Records from a dataset:
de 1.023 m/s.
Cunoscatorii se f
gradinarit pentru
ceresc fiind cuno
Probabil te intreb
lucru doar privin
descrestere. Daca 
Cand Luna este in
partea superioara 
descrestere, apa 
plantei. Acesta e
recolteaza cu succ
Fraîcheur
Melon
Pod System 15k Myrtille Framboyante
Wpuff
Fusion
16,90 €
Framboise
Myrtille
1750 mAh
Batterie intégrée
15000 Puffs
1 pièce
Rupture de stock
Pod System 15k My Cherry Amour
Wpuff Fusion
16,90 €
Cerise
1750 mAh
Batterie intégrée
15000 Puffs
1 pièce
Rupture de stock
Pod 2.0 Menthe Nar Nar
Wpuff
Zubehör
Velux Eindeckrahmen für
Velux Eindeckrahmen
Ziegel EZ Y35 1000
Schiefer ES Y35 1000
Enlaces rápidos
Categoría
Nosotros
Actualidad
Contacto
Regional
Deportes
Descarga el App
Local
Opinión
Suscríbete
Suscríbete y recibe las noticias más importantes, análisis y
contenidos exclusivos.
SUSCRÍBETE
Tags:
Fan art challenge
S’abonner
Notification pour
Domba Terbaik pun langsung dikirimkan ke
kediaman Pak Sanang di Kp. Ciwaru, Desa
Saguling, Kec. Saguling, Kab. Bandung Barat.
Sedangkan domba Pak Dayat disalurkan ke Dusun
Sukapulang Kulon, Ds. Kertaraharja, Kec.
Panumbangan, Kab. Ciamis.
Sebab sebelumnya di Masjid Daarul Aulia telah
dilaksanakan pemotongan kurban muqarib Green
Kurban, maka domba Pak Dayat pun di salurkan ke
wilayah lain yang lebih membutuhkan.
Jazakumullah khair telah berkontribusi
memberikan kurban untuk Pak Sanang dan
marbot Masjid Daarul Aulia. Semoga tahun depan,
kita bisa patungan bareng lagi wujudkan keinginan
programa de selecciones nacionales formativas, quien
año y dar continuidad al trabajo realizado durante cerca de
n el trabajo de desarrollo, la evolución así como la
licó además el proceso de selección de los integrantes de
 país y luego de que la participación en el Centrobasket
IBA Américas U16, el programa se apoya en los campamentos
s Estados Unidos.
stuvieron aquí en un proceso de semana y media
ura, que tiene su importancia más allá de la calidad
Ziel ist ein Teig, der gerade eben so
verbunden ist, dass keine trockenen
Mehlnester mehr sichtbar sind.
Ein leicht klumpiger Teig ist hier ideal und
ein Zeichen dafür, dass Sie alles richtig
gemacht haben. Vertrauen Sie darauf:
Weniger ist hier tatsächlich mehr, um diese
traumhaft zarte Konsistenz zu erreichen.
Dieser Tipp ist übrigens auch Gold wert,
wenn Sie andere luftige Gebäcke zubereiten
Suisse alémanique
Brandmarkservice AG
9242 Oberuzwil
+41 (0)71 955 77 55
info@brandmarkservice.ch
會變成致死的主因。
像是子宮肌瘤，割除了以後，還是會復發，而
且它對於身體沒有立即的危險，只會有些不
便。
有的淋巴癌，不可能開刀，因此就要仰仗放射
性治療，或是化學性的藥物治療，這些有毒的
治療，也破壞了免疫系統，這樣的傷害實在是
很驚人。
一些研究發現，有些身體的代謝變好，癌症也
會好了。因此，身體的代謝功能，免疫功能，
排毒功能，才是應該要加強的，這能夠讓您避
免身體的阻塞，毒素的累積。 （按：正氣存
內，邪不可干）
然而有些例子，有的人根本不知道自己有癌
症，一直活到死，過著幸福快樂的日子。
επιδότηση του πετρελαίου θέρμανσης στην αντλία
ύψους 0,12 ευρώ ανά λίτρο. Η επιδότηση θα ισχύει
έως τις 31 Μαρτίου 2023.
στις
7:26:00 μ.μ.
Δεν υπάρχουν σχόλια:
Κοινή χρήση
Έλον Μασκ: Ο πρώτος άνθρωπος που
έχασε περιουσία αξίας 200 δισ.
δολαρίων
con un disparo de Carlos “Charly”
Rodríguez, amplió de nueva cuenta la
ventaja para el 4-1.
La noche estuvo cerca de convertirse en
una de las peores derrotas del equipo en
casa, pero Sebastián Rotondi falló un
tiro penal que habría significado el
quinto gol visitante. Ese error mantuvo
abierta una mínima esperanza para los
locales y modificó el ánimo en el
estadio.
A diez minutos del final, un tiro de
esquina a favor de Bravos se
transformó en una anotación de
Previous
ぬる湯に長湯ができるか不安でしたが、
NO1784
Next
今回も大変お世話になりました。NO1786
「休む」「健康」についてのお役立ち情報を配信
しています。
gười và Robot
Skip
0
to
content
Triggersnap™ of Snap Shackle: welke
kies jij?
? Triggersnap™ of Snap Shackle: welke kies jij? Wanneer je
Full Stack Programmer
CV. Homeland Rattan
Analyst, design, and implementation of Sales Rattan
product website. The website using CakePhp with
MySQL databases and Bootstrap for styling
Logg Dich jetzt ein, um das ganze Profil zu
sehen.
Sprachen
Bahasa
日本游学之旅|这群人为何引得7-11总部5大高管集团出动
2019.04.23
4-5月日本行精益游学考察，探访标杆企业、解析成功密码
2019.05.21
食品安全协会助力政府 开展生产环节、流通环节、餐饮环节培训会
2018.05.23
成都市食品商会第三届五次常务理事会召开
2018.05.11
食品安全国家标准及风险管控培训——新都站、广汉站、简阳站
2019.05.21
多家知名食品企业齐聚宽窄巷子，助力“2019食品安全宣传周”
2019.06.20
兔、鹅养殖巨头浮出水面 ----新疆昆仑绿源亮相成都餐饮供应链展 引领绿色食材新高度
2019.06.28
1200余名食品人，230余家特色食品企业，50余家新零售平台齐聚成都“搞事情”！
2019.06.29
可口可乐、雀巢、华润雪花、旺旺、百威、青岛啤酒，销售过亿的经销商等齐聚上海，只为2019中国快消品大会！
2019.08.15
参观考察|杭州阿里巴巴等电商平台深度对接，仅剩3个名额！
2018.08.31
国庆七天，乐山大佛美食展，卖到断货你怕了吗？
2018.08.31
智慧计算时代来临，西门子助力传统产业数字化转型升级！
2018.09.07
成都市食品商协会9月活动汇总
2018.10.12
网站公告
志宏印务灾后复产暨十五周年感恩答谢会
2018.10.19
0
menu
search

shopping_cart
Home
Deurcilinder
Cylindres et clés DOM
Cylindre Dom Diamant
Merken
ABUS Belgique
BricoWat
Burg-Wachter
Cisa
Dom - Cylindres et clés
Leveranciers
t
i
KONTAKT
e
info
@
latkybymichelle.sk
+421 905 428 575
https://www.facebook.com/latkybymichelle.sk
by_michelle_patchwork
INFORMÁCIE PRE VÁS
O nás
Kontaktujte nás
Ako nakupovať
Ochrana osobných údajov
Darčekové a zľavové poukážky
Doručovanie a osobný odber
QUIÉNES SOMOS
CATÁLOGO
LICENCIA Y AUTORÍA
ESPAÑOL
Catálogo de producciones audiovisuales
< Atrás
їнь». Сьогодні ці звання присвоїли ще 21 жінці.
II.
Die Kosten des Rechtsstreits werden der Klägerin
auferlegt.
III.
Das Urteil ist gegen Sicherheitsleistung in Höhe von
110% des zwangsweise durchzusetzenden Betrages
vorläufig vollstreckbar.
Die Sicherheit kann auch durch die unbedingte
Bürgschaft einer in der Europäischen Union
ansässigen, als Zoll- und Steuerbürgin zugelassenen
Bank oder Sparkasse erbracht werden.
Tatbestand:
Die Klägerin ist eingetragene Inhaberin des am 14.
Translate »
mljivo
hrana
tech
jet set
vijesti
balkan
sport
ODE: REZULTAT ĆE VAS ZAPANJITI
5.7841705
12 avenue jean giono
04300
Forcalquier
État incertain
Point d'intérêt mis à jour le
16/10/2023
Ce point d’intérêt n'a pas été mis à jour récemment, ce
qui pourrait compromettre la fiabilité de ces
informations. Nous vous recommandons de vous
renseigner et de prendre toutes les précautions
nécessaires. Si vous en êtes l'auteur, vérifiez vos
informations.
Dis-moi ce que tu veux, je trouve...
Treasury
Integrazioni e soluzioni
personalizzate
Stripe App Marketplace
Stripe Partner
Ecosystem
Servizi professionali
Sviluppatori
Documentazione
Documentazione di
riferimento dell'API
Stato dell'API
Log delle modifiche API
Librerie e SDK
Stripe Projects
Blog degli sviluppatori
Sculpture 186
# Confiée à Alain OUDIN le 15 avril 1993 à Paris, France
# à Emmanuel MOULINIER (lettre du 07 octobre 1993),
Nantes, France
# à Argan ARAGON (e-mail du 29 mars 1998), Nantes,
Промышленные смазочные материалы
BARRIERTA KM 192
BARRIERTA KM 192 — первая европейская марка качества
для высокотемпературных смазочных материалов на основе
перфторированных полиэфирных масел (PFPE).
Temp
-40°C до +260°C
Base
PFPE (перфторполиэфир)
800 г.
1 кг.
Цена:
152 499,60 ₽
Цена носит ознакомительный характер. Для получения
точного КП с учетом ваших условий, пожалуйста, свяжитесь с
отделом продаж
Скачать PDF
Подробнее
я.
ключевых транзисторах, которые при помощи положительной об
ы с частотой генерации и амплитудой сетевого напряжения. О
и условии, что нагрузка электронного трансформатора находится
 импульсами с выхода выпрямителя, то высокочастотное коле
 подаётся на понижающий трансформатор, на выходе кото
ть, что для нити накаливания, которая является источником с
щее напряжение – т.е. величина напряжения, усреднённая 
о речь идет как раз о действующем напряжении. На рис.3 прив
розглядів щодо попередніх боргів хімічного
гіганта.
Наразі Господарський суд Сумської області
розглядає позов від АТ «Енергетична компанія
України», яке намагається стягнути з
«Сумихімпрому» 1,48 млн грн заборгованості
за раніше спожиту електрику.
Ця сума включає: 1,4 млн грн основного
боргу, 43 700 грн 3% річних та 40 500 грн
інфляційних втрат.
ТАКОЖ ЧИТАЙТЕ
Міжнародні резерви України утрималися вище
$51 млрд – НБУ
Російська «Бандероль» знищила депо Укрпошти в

| What to work on |
In the records shown above, how many lines include the word "Myrtille"? Answer with the number only.

| Result |
2